In that respect it's great, just great. It's a sign of a healthy market, feuding companies playing pranks. It lets you know there's a human in charge. The issue, though, for someone wanting to spend their time in a book is is it good?

The answer is sort-of. "Johan Kalsi" seems to be Castalia's authors, uncredited, mostly writing on the theme of a collapsing space-empire over five hundred years. The first part, roughly a quarter of the book, was brilliant. We see a vast civilization dependent on math for organization and management, not a difficult SF concept to extrapolate, and it's being nibbled to death by a million little contingencies. Our viewpoint is a higher-up on one planet in the galactic empire who sees the signs but pridefully avoids trying to handle them until he's goaded into it by an altruistic Bicentennial Man.

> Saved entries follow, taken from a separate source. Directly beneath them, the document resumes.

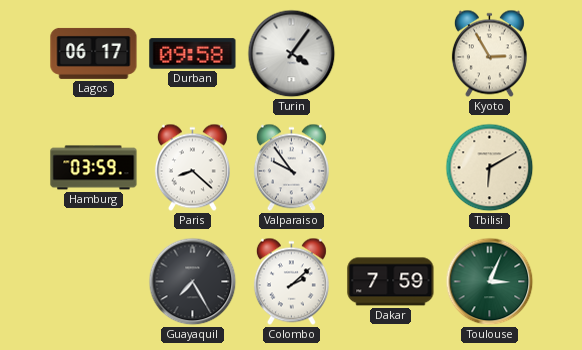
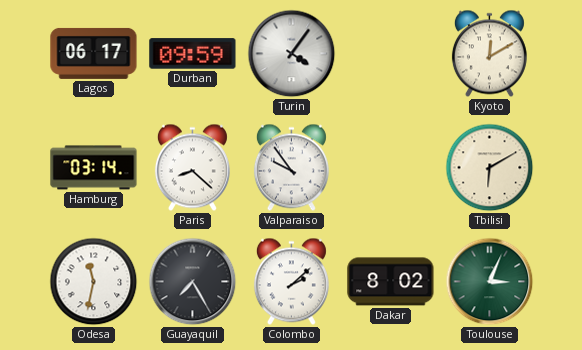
Durban: 09:58 -> 09:59
Kyoto: 2:55 -> 12:10
Hamburg: 03:59 -> 03:14
Odesa: none -> 11:32
Dakar: 7:59 -> 8:02
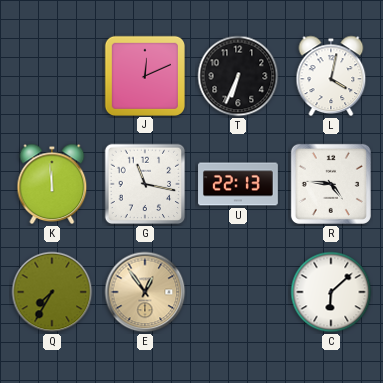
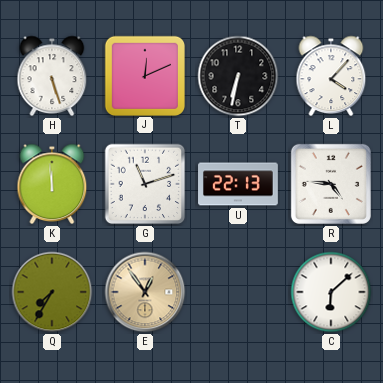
H: none -> 5:27
T: 6:34 -> 6:32
L: 4:02 -> 4:07
G: 11:17 -> 11:12
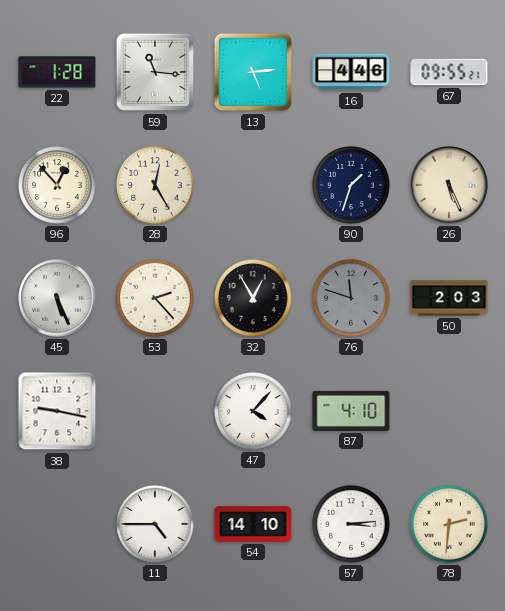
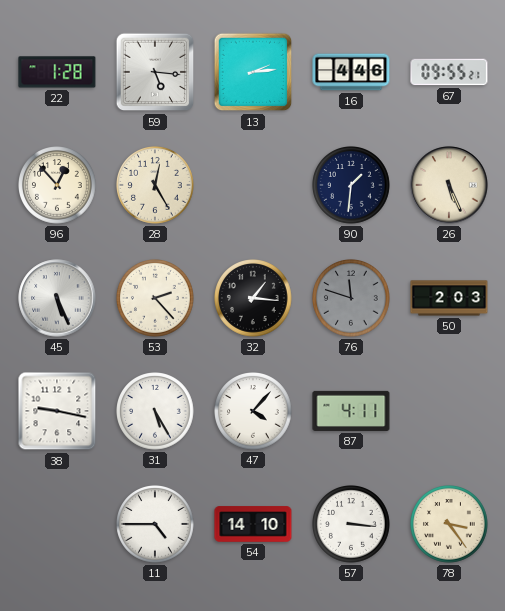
59: 11:16 -> 5:16
13: 5:14 -> 2:14
90: 1:33 -> 1:31
32: 12:55 -> 1:16
31: none -> 5:25
87: 4:10 -> 4:11
57: 3:14 -> 3:16
78: 2:31 -> 3:24
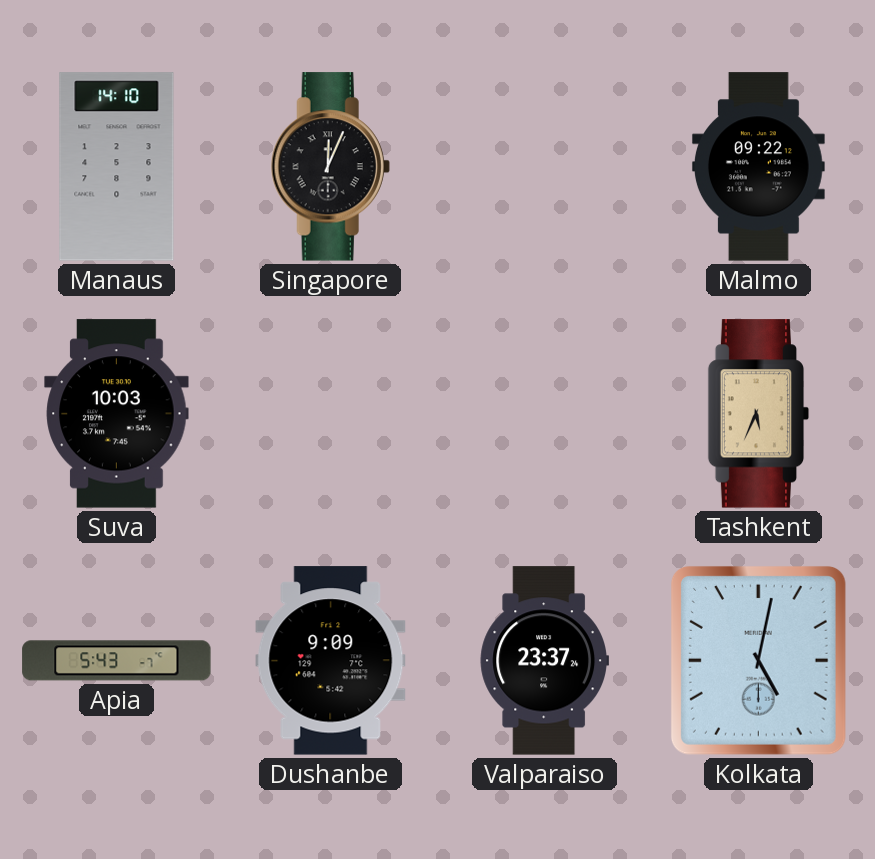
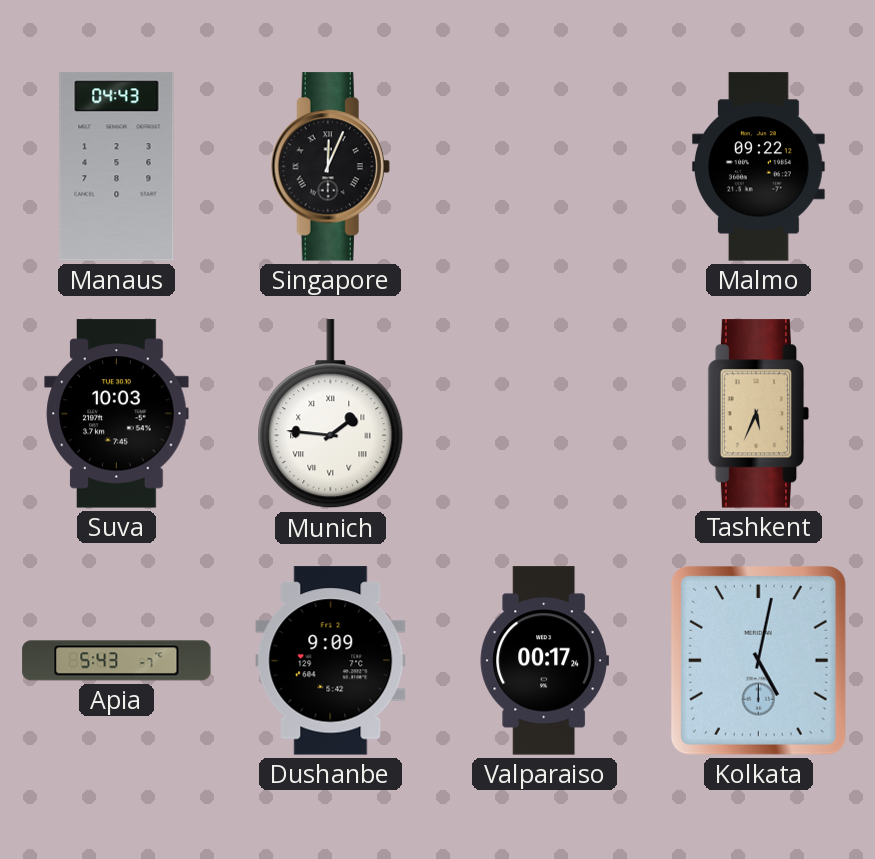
Manaus: 14:10 -> 04:43
Munich: none -> 1:46
Valparaiso: 23:37 -> 00:17
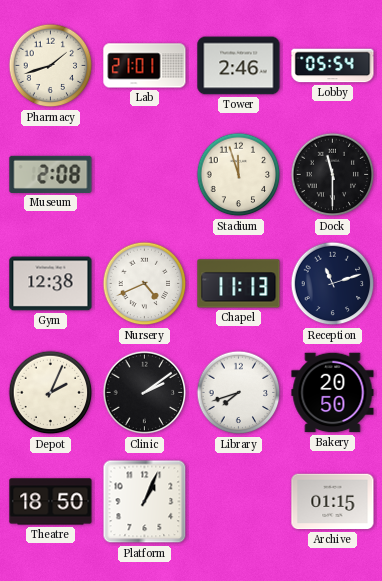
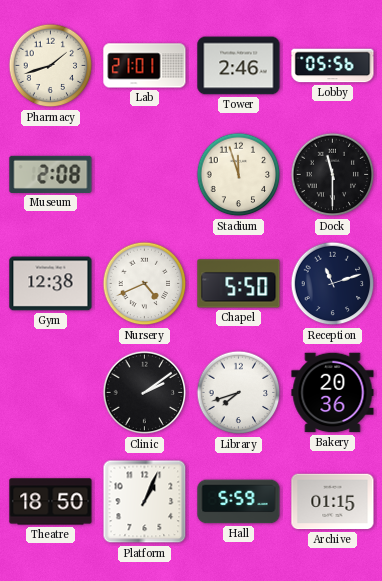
Lobby: 05:54 -> 05:56
Chapel: 11:13 -> 5:50
Depot: 2:04 -> none
Bakery: 20:50 -> 20:36
Hall: none -> 5:59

This part is in elegant Asimov style, dialogue-driven, with a sense of rarefied scientific importance. Technocrat Jaggis and Servo play off each other well, side characters are suitably cyphers, and it's bursting with a sense of impending doom. The Corroding Empire's (name subject to change) take on psychohistory is that a society of that size needs something akin to it just to keep running. I was looking forward to seeing the Foundation set up, crises averted not through prediction but through intuitive, virile, clutch solutions, and the style of Asimov continued with this affectionate, playful hand (someone bonks their head on a slow-opening door iris).

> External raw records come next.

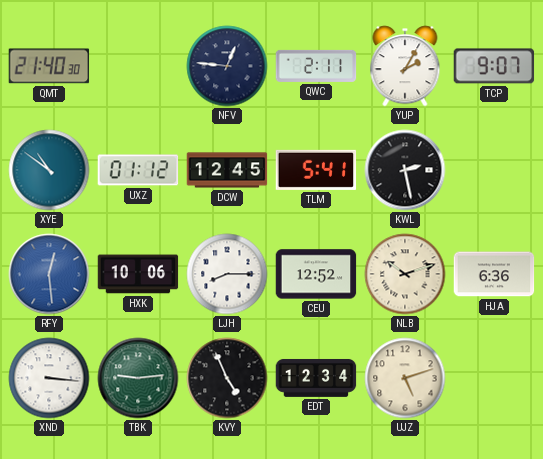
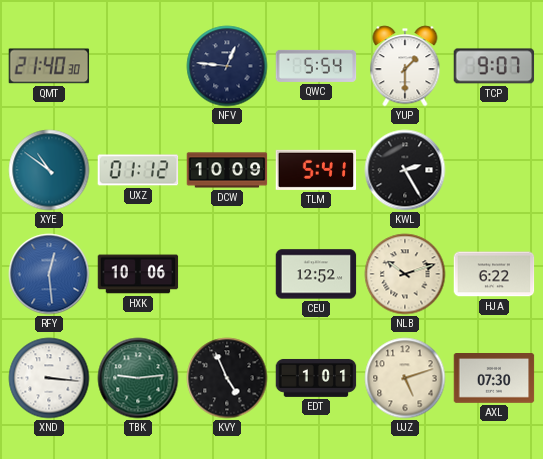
QWC: 2:11 -> 5:54
YUP: 2:05 -> 1:30
DCW: 12:45 -> 10:09
KWL: 2:28 -> 2:25
LJH: 8:15 -> none
HJA: 6:36 -> 6:22
EDT: 12:34 -> 1:01
AXL: none -> 07:30
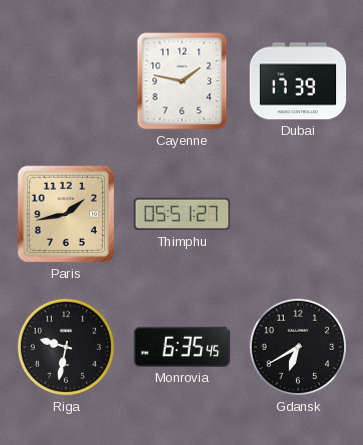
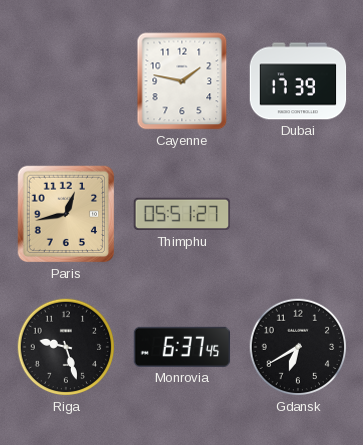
Paris: 1:43 -> 12:43
Riga: 9:32 -> 9:27
Monrovia: 6:35 -> 6:37
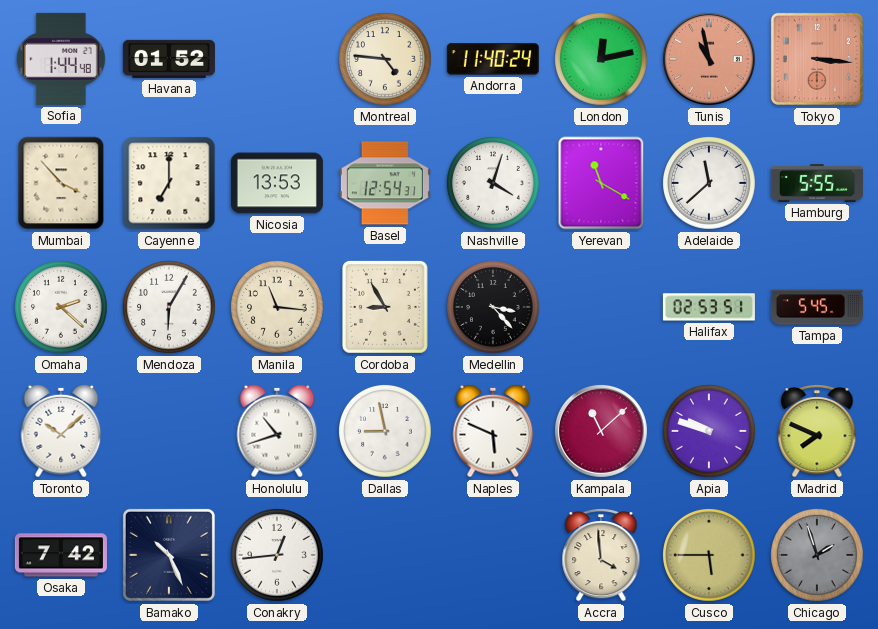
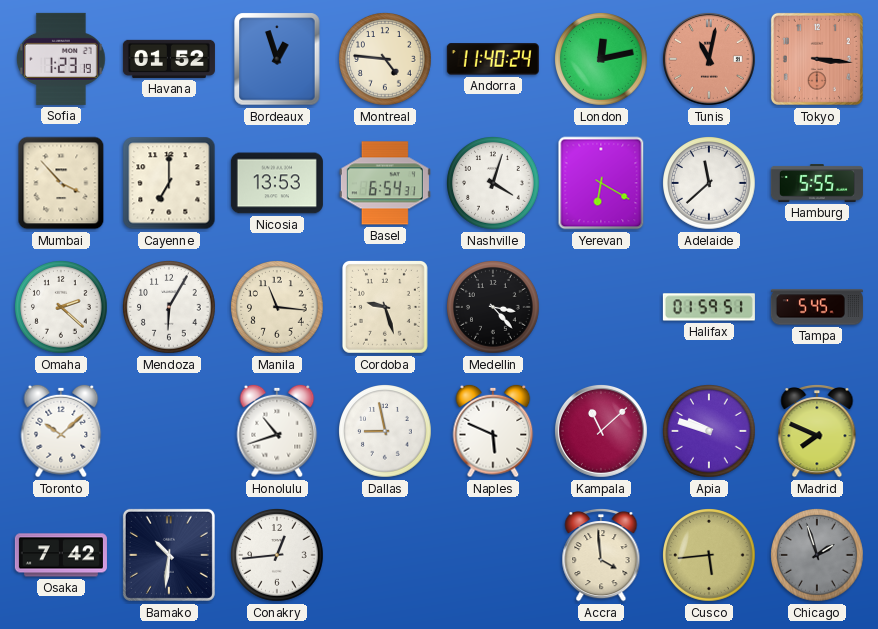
Sofia: 1:44 -> 1:23
Bordeaux: none -> 12:57
Tunis: 10:58 -> 11:02
Basel: 12:54 -> 6:54
Yerevan: 11:20 -> 6:20
Cordoba: 8:55 -> 9:27
Halifax: 02:53 -> 01:59
Bamako: 10:26 -> 10:31
Cusco: 5:45 -> 5:44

Not to be. This fascinating setup leads into a series of disjointed shorts about the future of the empire. It never comes together. We seem to be expected to know things about the empire's technology and geography that aren't shown or discussed, not even in the Infogalactic articles preceding every chapter, another in-joke that only touches on its infodump purpose. The style shifts wildly, which might have been exhilarating if I'd had any idea where I was or what was going on, and the only connection they have to the first part are things falling apart and the presence of a robot named Servo, who doesn't fill the R. Daneel Olivaw role as his personality is drastically changed in every appearance. Of course that's explainable in-story, but then maybe we could have had some other character provide a semblance of continuity.

I was hoping the author of the first section would return to wrap everything up, but it ends with more chaos. Not superversive at all.

It's a neat experiment. In the future indie publishers will certainly be able to use this format as a show of force. I wouldn't mind finding out who wrote which chapters so I could look up their other works. I really wouldn't mind a map.